Task to complete = For this exercise, write out only the lines of the entries below from the one with "02149108222" up to and including the one with "en heeft creativiteit in zich, soms heeft het", exactly as they are. Pictures stay out.

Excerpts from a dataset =
==============================

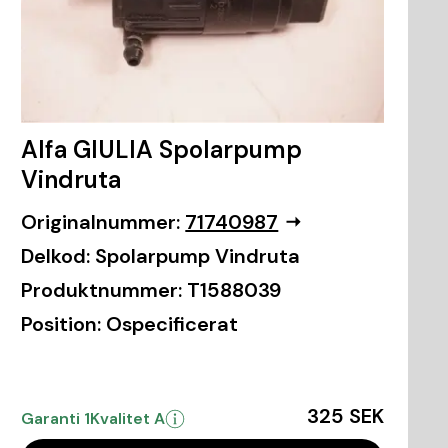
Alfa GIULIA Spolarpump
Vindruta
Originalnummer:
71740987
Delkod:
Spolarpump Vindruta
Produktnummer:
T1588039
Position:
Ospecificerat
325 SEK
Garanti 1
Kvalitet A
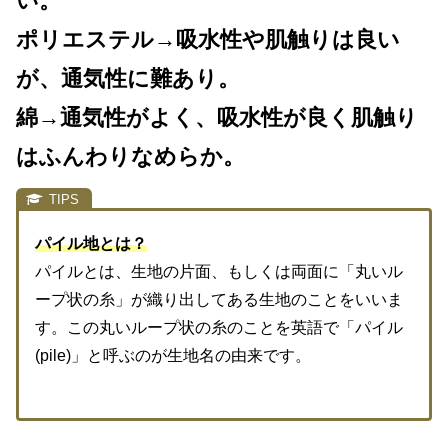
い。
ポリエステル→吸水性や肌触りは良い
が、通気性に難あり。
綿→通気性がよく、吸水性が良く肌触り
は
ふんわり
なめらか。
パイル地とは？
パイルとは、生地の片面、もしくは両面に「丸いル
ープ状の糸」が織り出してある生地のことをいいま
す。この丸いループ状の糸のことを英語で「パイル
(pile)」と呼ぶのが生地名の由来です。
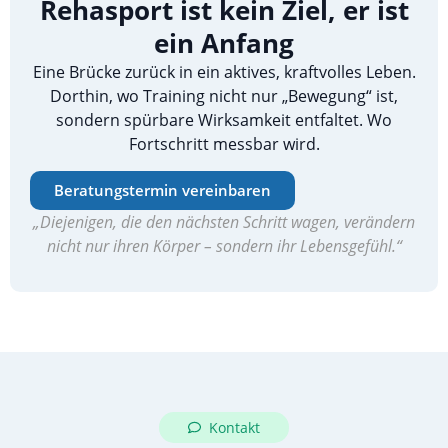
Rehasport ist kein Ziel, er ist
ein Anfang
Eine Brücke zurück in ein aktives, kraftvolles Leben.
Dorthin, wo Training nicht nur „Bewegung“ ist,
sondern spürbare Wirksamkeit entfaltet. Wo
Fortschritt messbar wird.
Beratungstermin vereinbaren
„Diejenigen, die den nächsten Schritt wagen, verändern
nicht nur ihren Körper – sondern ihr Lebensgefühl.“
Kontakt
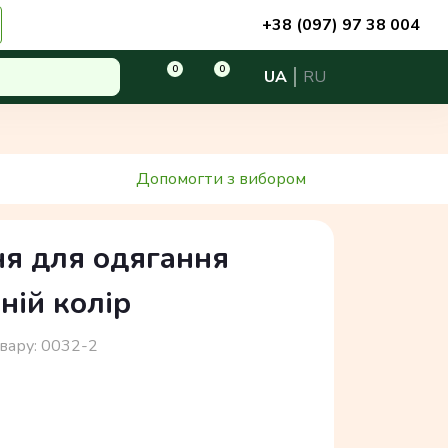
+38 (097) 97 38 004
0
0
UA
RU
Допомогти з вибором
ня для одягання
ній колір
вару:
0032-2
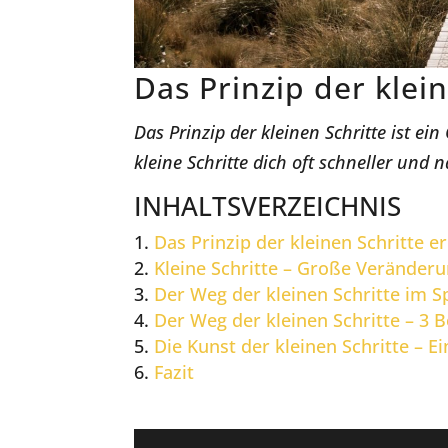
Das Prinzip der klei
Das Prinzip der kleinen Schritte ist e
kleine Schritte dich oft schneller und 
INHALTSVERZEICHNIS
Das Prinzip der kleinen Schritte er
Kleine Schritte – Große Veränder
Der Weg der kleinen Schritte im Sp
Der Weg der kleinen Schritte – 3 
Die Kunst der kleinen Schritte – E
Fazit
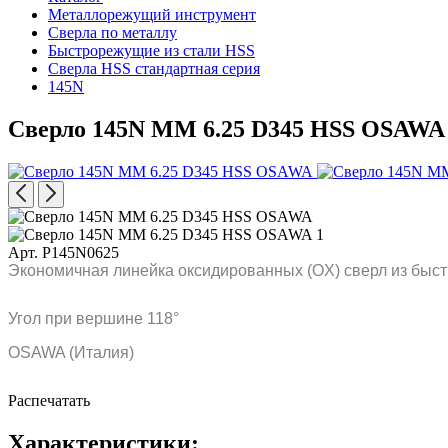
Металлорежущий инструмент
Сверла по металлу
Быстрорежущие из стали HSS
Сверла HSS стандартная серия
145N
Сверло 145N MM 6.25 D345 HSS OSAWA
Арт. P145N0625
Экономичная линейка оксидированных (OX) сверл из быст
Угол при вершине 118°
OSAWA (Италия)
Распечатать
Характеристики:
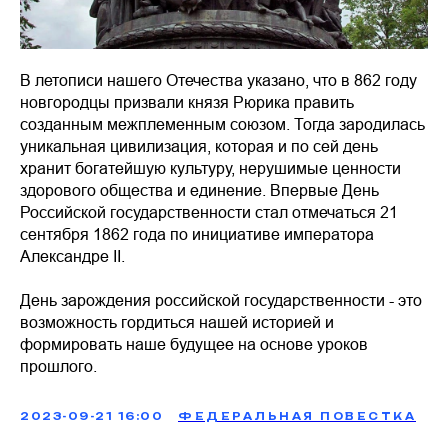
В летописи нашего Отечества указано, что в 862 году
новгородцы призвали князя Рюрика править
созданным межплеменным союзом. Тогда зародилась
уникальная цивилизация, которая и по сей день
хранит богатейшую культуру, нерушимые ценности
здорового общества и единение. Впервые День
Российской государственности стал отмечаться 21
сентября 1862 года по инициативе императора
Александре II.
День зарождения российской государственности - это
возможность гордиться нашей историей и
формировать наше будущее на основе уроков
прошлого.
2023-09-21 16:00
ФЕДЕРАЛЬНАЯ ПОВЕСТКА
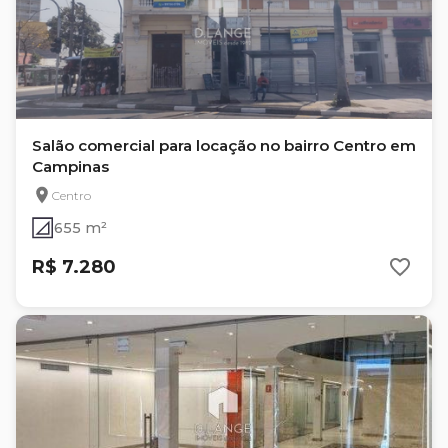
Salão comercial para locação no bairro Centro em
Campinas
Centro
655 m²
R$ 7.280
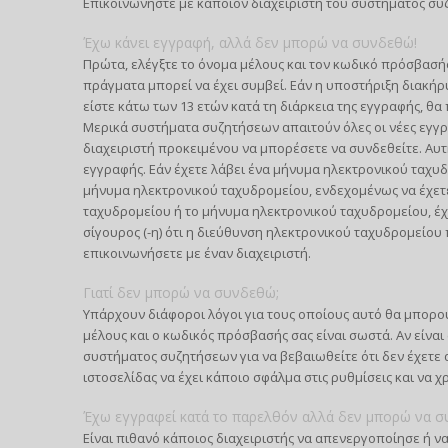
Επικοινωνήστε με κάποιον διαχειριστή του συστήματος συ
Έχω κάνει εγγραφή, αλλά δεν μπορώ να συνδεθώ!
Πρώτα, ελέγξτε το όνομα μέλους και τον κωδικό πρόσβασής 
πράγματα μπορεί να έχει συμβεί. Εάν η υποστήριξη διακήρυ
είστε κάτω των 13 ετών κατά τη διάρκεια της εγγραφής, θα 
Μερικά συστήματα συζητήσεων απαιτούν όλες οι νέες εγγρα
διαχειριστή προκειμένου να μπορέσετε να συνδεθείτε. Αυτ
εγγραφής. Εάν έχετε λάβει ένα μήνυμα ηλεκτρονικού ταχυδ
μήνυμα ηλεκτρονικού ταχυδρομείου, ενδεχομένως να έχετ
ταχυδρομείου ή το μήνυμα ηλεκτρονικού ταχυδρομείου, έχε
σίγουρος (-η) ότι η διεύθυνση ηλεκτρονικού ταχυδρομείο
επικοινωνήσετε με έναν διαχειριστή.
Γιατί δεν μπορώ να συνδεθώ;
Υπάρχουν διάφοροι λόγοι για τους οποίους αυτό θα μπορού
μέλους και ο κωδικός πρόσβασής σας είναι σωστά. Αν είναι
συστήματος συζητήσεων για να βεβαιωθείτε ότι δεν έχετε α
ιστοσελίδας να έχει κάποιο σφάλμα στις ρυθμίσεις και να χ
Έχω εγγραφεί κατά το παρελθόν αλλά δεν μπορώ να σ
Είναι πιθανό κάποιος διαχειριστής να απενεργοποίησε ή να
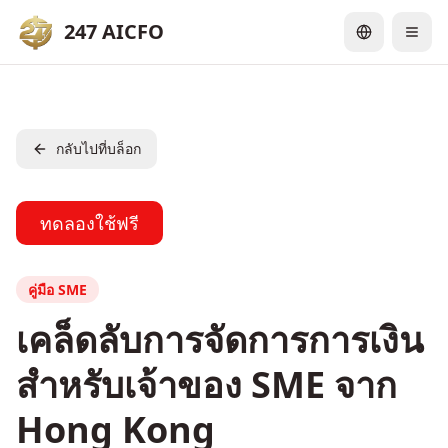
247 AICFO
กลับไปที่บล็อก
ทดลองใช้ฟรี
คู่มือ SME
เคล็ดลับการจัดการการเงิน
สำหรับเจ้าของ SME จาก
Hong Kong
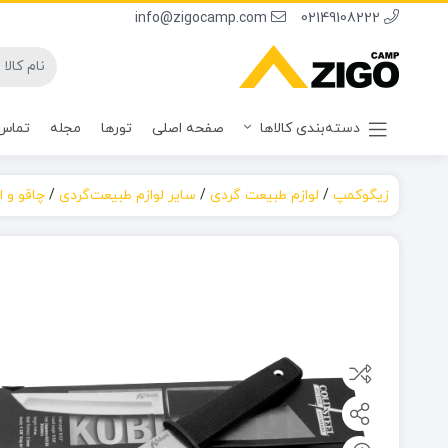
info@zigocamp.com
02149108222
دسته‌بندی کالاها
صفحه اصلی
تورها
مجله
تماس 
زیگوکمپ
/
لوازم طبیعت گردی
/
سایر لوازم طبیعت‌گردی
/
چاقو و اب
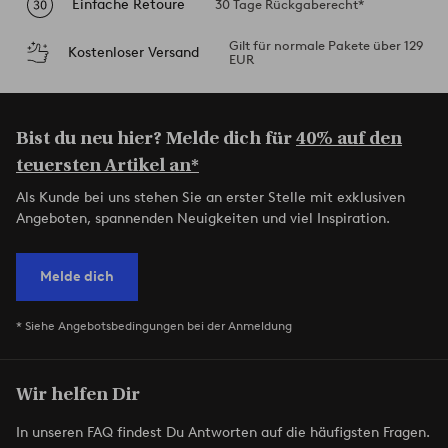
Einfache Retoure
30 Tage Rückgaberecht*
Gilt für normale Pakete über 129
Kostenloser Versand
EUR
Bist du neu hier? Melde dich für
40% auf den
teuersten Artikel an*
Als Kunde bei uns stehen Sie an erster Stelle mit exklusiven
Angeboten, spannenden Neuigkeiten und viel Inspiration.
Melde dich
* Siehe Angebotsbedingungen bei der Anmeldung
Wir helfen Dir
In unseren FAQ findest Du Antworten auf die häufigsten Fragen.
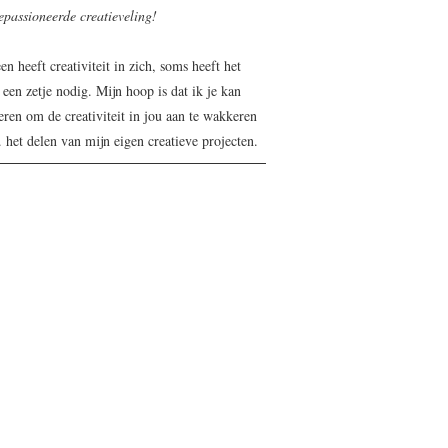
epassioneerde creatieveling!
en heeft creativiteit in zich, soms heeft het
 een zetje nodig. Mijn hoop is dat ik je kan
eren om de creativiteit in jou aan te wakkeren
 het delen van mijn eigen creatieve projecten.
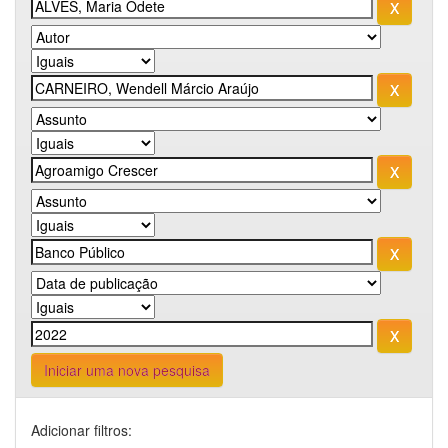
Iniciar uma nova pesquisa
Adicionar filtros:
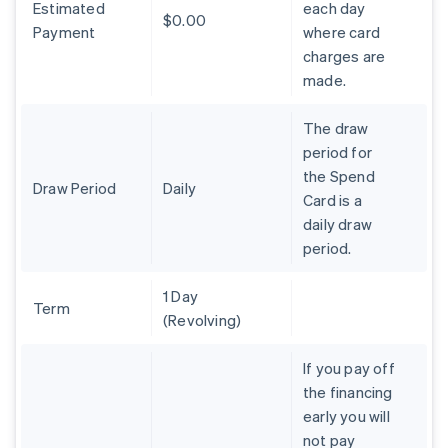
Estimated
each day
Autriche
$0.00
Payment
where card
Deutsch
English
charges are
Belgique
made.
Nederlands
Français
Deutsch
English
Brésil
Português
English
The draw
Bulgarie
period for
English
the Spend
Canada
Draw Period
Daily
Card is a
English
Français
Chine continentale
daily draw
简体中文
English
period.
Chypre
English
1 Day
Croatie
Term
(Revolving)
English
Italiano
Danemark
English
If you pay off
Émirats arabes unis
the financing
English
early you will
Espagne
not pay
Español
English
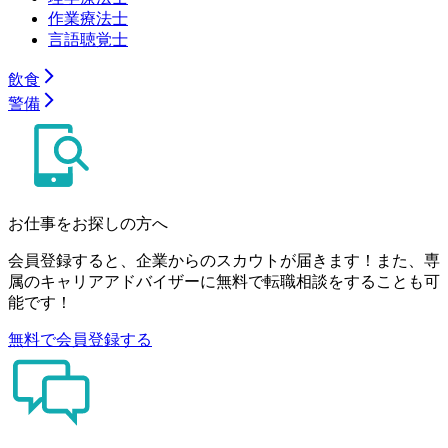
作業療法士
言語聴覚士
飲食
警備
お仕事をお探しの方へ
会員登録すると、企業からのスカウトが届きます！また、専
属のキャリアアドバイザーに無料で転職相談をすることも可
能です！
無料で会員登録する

==============================

Response for this exercise =
02149108222
دسته‌بندی کالاها
صفحه اصلی
تورها
مجله
تماس 
زیگوکمپ
/
لوازم طبیعت گردی
/
سایر لوازم طبیعت‌گردی
/
چاقو و اب
Einfache Retoure
30 Tage Rückgaberecht*
Gilt für normale Pakete über 129
Kostenloser Versand
EUR
Bist du neu hier? Melde dich für
40% auf den
teuersten Artikel an*
Als Kunde bei uns stehen Sie an erster Stelle mit exklusiven
Angeboten, spannenden Neuigkeiten und viel Inspiration.
Melde dich
* Siehe Angebotsbedingungen bei der Anmeldung
Wir helfen Dir
In unseren FAQ findest Du Antworten auf die häufigsten Fragen.
epassioneerde creatieveling!
en heeft creativiteit in zich, soms heeft het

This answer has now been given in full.